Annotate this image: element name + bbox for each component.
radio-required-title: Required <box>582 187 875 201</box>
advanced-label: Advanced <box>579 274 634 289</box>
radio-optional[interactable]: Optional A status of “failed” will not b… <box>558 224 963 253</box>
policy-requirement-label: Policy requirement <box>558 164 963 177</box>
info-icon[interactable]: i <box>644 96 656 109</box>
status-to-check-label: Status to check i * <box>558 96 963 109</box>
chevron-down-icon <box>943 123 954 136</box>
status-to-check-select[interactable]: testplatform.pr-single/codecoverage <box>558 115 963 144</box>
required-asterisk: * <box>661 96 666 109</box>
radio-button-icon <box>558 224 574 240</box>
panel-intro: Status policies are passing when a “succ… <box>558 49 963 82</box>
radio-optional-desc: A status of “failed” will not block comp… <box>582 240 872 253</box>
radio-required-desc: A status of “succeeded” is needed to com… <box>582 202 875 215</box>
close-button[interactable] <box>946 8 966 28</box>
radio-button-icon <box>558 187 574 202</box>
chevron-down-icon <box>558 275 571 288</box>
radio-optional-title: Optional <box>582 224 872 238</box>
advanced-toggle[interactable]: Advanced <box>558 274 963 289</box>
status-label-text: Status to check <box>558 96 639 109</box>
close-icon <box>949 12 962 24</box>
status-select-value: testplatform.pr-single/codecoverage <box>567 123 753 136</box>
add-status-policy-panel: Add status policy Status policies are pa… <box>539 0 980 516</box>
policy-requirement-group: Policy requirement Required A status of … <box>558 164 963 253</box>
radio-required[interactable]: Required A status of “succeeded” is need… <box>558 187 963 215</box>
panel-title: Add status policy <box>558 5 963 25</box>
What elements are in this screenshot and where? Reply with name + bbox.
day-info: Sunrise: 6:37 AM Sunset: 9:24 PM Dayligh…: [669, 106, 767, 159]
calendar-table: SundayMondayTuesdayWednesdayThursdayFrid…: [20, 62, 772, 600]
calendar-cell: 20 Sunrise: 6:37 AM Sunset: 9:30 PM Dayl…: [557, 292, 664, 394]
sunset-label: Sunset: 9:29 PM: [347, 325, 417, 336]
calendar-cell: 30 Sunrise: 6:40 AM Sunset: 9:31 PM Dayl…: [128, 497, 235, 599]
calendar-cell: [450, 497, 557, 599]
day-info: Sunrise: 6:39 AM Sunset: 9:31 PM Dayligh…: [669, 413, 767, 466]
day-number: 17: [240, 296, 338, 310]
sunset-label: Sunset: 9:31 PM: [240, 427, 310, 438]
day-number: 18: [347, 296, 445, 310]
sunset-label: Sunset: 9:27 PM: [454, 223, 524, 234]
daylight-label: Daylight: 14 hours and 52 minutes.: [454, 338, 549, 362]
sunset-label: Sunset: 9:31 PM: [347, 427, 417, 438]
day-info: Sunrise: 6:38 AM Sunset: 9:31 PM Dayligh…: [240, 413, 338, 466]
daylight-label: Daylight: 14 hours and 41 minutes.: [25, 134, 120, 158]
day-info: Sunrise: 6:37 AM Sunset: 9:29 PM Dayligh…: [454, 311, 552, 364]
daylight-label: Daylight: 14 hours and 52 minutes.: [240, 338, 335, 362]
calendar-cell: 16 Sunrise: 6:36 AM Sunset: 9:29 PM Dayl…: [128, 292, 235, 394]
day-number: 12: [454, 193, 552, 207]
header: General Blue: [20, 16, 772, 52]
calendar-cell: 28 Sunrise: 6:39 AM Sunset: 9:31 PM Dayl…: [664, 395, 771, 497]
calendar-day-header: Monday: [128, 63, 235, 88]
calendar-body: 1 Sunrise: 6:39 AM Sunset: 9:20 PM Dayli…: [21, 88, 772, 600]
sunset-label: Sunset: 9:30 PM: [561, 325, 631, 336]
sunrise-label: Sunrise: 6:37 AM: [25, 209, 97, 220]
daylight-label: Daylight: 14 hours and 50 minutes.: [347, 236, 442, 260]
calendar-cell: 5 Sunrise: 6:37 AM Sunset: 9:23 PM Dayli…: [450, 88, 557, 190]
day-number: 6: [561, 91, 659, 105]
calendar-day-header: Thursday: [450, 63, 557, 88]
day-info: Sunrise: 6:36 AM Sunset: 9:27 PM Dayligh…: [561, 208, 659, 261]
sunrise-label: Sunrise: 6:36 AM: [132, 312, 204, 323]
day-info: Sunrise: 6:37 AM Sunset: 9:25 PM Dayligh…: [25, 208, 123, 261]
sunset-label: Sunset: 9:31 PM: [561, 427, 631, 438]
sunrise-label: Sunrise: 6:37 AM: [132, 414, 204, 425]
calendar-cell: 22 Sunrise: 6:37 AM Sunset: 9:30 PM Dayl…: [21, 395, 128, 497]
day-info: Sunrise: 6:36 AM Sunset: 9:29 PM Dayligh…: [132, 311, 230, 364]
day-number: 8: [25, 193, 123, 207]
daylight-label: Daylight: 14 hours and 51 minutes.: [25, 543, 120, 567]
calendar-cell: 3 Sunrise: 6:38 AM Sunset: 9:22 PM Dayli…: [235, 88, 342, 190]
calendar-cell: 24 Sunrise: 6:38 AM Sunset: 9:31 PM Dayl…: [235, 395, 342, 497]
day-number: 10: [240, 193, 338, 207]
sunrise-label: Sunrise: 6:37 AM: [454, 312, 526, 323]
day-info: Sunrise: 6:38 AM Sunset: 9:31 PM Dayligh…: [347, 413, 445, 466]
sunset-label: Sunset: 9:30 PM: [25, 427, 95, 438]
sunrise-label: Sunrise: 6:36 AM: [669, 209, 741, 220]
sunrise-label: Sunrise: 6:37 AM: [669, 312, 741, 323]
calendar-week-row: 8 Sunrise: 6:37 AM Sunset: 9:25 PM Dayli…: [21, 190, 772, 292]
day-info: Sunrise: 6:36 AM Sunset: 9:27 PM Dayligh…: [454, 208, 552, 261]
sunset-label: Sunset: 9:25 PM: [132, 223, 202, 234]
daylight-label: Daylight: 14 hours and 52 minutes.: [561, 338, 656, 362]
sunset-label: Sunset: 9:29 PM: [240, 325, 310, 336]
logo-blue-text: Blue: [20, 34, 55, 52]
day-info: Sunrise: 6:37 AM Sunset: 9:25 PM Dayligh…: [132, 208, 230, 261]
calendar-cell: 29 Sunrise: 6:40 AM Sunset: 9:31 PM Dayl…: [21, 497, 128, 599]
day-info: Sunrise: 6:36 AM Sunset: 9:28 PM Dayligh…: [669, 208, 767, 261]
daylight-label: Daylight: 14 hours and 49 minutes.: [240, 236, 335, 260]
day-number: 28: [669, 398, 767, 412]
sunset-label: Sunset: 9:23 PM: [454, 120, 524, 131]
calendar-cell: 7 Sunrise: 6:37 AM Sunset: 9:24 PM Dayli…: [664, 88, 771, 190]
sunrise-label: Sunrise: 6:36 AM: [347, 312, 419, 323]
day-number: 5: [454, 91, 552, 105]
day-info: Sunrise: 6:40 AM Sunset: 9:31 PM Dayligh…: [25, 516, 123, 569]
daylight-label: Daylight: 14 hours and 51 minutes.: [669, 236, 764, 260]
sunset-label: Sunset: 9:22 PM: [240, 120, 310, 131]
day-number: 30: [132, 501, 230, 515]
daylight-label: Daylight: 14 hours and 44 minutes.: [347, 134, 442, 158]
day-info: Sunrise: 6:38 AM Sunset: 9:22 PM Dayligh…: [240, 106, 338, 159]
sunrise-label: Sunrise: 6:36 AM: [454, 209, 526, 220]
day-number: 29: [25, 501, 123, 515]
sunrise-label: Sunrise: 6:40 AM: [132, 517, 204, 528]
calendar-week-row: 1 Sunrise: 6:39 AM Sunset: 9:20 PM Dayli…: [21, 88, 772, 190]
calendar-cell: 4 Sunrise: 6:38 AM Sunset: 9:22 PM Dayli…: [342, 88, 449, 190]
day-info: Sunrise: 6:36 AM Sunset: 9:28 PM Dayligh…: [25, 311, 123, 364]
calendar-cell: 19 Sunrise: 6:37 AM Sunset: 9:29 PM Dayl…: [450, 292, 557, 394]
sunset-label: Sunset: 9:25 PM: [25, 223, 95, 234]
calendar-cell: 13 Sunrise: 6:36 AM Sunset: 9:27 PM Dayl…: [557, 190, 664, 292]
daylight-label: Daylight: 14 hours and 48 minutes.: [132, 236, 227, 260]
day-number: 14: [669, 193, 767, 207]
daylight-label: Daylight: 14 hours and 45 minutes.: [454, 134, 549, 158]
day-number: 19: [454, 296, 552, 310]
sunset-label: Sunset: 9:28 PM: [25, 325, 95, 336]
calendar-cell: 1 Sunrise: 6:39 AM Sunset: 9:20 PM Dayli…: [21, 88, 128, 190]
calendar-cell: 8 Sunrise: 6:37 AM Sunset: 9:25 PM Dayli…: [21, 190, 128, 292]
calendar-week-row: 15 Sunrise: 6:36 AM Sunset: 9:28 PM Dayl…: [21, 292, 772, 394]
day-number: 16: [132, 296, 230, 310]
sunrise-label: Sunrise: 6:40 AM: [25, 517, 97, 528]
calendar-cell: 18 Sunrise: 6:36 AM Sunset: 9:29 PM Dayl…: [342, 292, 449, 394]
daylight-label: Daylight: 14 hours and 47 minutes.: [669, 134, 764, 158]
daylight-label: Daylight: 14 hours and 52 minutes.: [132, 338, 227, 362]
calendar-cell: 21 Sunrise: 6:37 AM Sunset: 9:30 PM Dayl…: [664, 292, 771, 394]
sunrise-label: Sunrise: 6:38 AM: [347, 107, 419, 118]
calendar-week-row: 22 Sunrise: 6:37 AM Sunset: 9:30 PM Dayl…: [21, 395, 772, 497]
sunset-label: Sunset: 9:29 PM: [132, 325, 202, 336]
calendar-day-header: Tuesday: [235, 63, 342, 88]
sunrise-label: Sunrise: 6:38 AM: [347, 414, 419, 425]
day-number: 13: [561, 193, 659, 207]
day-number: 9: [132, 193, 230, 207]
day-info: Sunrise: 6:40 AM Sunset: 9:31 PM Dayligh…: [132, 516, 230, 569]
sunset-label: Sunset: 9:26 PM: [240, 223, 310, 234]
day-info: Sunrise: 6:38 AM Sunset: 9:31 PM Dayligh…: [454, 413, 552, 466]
++++++++++++++++++++
▸ Task prompt: For every line above that has "codecoverage" in it, copy the line.

▸ Your solution:
status-to-check-select[interactable]: testplatform.pr-single/codecoverage <box>558 115 963 144</box>
status-select-value: testplatform.pr-single/codecoverage <box>567 123 753 136</box>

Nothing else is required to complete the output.